* [Prompt] Identify all lines below that hold "Western" and collect them.

++++ The data

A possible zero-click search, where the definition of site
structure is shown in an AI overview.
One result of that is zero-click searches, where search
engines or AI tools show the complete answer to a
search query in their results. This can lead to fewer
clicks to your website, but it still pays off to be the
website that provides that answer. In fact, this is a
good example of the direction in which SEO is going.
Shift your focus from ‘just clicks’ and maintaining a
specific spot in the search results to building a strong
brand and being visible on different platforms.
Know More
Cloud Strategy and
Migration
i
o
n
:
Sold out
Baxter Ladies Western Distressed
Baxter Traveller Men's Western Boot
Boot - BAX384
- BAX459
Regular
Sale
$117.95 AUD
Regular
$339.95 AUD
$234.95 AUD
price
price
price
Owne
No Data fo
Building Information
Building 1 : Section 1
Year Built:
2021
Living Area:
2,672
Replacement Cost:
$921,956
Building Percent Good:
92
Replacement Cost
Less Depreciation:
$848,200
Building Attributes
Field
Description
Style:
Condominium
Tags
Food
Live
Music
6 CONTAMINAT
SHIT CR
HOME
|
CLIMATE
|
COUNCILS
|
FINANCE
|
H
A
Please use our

++++++++
++++ The data

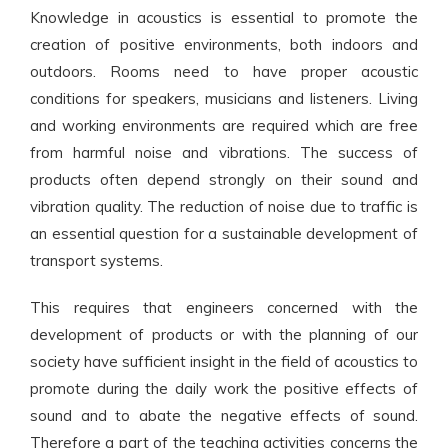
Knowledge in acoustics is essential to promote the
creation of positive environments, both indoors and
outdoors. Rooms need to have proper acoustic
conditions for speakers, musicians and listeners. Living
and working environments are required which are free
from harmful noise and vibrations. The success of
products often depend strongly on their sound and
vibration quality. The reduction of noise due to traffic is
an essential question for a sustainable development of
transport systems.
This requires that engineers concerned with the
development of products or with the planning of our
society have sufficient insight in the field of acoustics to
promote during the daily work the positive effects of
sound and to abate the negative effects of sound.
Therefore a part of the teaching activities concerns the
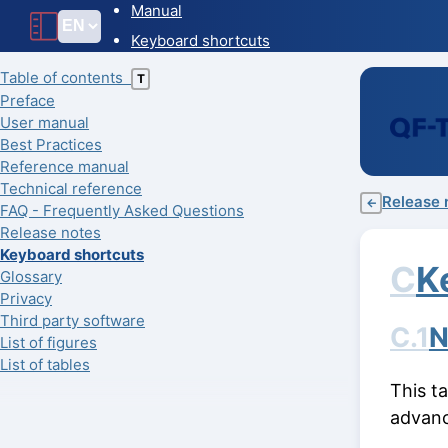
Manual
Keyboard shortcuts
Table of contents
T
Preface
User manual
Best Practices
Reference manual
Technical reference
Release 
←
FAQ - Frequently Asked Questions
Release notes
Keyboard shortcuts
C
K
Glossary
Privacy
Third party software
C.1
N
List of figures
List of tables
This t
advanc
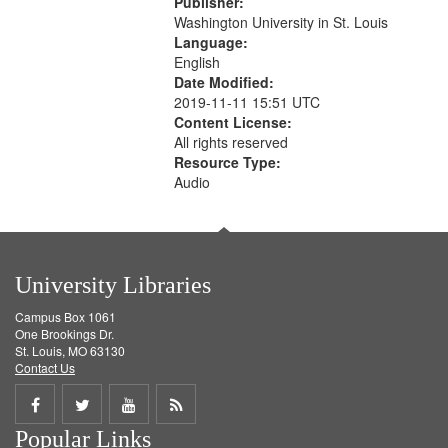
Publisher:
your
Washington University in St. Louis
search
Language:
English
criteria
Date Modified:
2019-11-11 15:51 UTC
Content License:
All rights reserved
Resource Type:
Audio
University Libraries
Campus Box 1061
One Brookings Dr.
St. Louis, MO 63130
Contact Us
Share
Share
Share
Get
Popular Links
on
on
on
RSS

++++++++

* [Response for this exercise]
Baxter Ladies Western Distressed
Baxter Traveller Men's Western Boot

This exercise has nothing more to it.